▶ [Task directions] Identify all lines of the data containing the string "Lynntimes" and copy them.

[Source records]
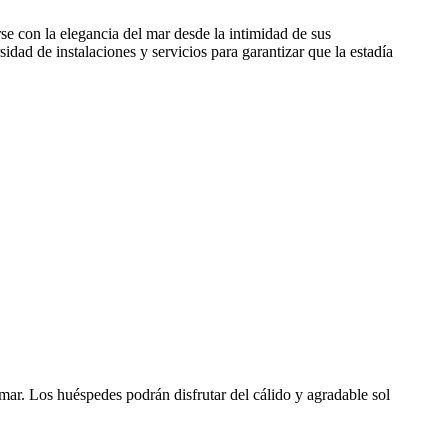
se con la elegancia del mar desde la intimidad de sus
dad de instalaciones y servicios para garantizar que la estadía
ar. Los huéspedes podrán disfrutar del cálido y agradable sol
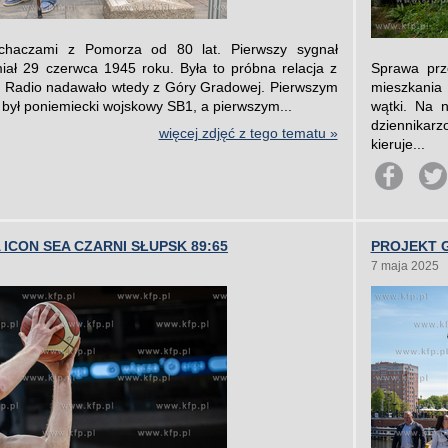
chaczami z Pomorza od 80 lat. Pierwszy sygnał
miał 29 czerwca 1945 roku. Była to próbna relacja z
Sprawa prz
. Radio nadawało wtedy z Góry Gradowej. Pierwszym
mieszkania 
był poniemiecki wojskowy SB1, a pierwszym...
wątki. Na n
dziennikar
więcej zdjęć z tego tematu »
kieruje...
ICON SEA CZARNI SŁUPSK 89:65
PROJEKT 
7 maja 2025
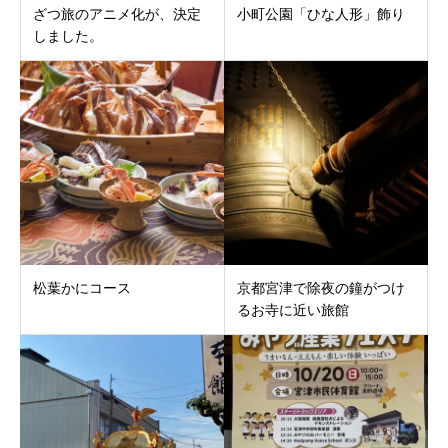
ざつ旅のアニメ化が、決定
小町公園「ひな人形」飾り
しました。
松葉かにコース
京都宮津で除夜の鐘がつけ
るお寺に近い旅館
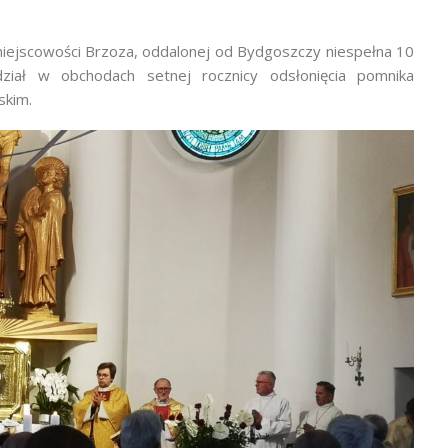
miejscowości Brzoza, oddalonej od Bydgoszczy niespełna 10
iał w obchodach setnej rocznicy odsłonięcia pomnika
skim.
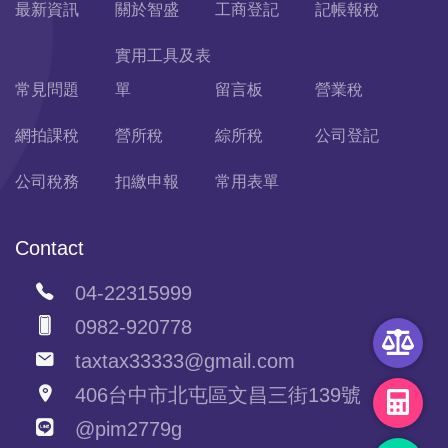
最新資訊
關於智盛
工商登記
記帳報稅
實用工具及表
常見問題
單
留言板
營業稅
網拍課稅
營所稅
綜所稅
公司登記
公司稅務
扣繳申報
常用表單
Contact
04-22315999
0982-920778
taxtax33333@gmail.com
406台中市北屯區文昌三街139號
@pim2779g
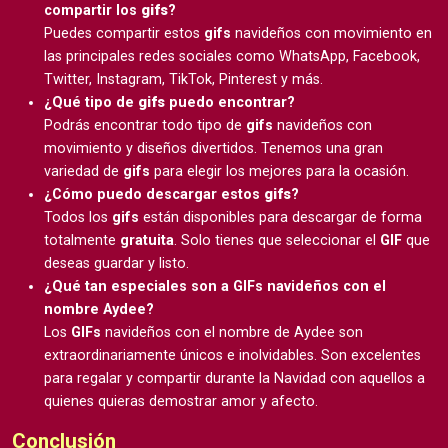
compartir los
gifs
?
Puedes compartir estos
gifs
navideños con movimiento en
las principales redes sociales como WhatsApp, Facebook,
Twitter, Instagram, TikTok, Pinterest y más.
¿Qué tipo de
gifs
puedo encontrar?
Podrás encontrar todo tipo de
gifs
navideños con
movimiento y diseños divertidos. Tenemos una gran
variedad de
gifs
para elegir los mejores para la ocasión.
¿Cómo puedo descargar estos
gifs
?
Todos los
gifs
están disponibles para descargar de forma
totalmente
gratuita
. Solo tienes que seleccionar el
GIF
que
deseas guardar y listo.
¿Qué tan especiales son a GIFs navideños con el
nombre Aydee?
Los
GIFs
navideños con el nombre de Aydee son
extraordinariamente únicos e inolvidables. Son excelentes
para regalar y compartir durante la Navidad con aquellos a
quienes quieras demostrar amor y afecto.
Conclusión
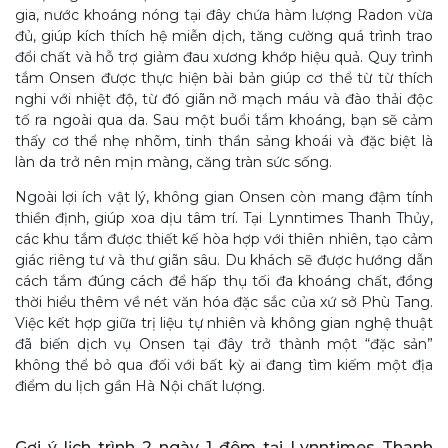
gia, nước khoáng nóng tại đây chứa hàm lượng Radon vừa
đủ, giúp kích thích hệ miễn dịch, tăng cường quá trình trao
đổi chất và hỗ trợ giảm đau xương khớp hiệu quả. Quy trình
tắm Onsen được thực hiện bài bản giúp cơ thể từ từ thích
nghi với nhiệt độ, từ đó giãn nở mạch máu và đào thải độc
tố ra ngoài qua da. Sau một buổi tắm khoáng, bạn sẽ cảm
thấy cơ thể nhẹ nhõm, tinh thần sảng khoái và đặc biệt là
làn da trở nên mịn màng, căng tràn sức sống.
Ngoài lợi ích vật lý, không gian Onsen còn mang đậm tính
thiền định, giúp xoa dịu tâm trí. Tại Lynntimes Thanh Thủy,
các khu tắm được thiết kế hòa hợp với thiên nhiên, tạo cảm
giác riêng tư và thư giãn sâu. Du khách sẽ được hướng dẫn
cách tắm đúng cách để hấp thụ tối đa khoáng chất, đồng
thời hiểu thêm về nét văn hóa đặc sắc của xứ sở Phù Tang.
Việc kết hợp giữa trị liệu tự nhiên và không gian nghệ thuật
đã biến dịch vụ Onsen tại đây trở thành một “đặc sản”
không thể bỏ qua đối với bất kỳ ai đang tìm kiếm một địa
điểm du lịch gần Hà Nội chất lượng.
Gợi ý lịch trình 2 ngày 1 đêm tại Lynntimes Thanh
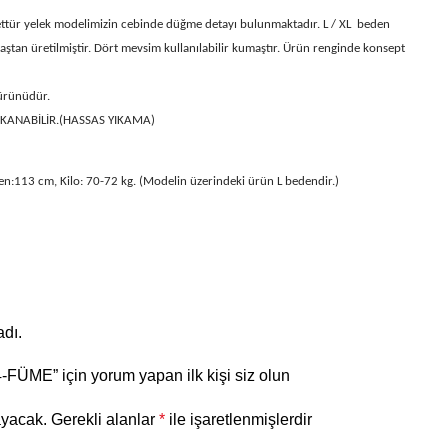
ettür yelek modelimizin cebinde düğme detayı bulunmaktadır. L / XL beden
ştan üretilmiştir.
Dört mevsim kullanılabilir kumaştır. Ürün renginde konsept
 ürünüdür.
IKANABİLİR.(HASSAS YIKAMA)
en:113 cm, Kilo: 70-72 kg. (Modelin üzerindeki ürün L
bedendir.)
dı.
FÜME” için yorum yapan ilk kişi siz olun
ayacak.
Gerekli alanlar
*
ile işaretlenmişlerdir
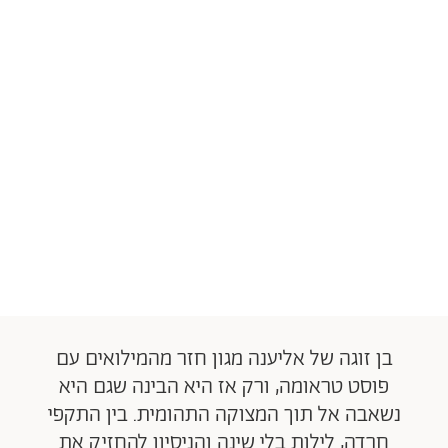
בן זוגה של אליענה מגון חזר מהמילואים עם
פוסט טראומה, ורק אז היא הבינה שגם היא
נשאבה אל תוך המצוקה התהומית. בין התקפי
חרדה, לילות בלי שינה והניסיון להחזיק את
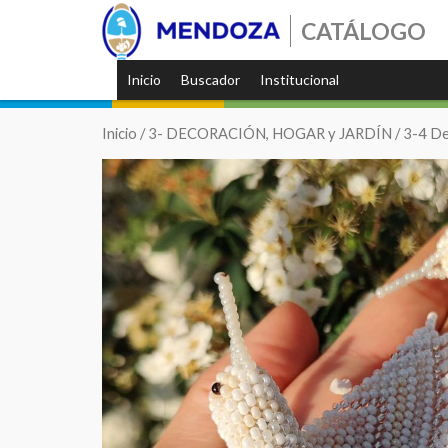
CATÁLOGO
Inicio
Buscador
Institucional
Inicio
/
3- DECORACIÓN, HOGAR y JARDÍN
/
3-4 De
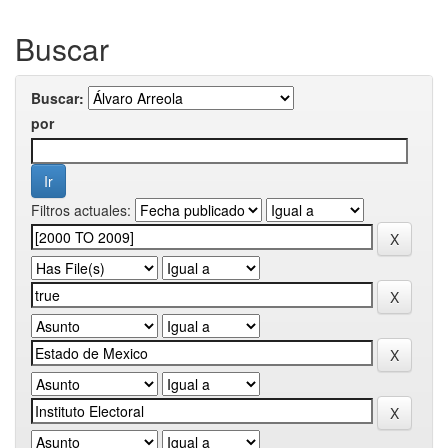
Buscar
Buscar:
por
Filtros actuales:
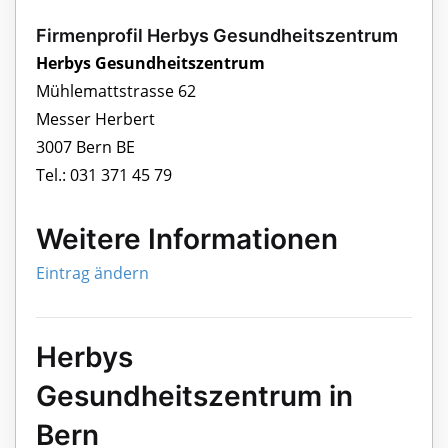
Firmenprofil Herbys Gesundheitszentrum
Herbys Gesundheitszentrum
Mühlemattstrasse 62
Messer Herbert
3007 Bern BE
Tel.: 031 371 45 79
Weitere Informationen
Eintrag ändern
Herbys
Gesundheitszentrum in
Bern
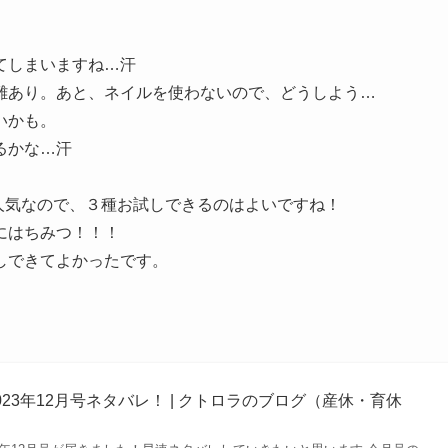
てしまいますね…汗
難あり。あと、ネイルを使わないので、どうしよう…
いかも。
るかな…汗
も人気なので、３種お試しできるのはよいですね！
にはちみつ！！！
しできてよかったです。
23年12月号ネタバレ！ | クトロラのブログ（産休・育休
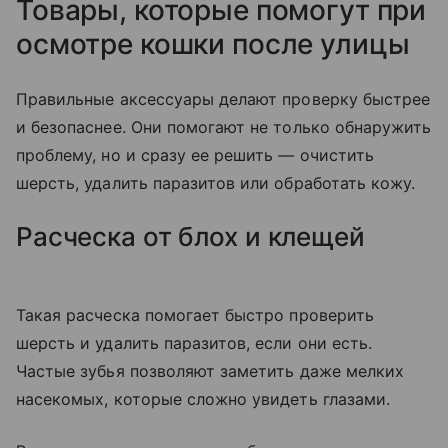
Товары, которые помогут при
осмотре кошки после улицы
Правильные аксессуары делают проверку быстрее
и безопаснее. Они помогают не только обнаружить
проблему, но и сразу ее решить — очистить
шерсть, удалить паразитов или обработать кожу.
Расческа от блох и клещей
Такая расческа помогает быстро проверить
шерсть и удалить паразитов, если они есть.
Частые зубья позволяют заметить даже мелких
насекомых, которые сложно увидеть глазами.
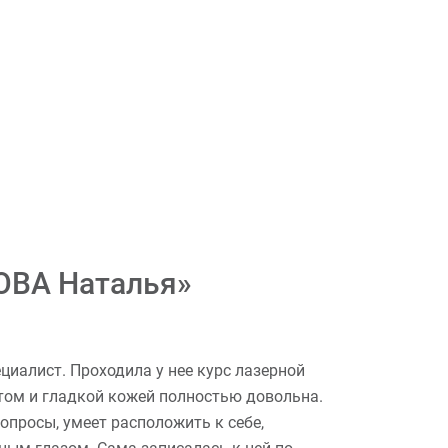
ОВА Наталья»
иалист. Проходила у нее курс лазерной
том и гладкой кожей полностью довольна.
опросы, умеет расположить к себе,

▶ [Answer space]
thiền định, giúp xoa dịu tâm trí. Tại Lynntimes Thanh Thủy,
Gợi ý lịch trình 2 ngày 1 đêm tại Lynntimes Thanh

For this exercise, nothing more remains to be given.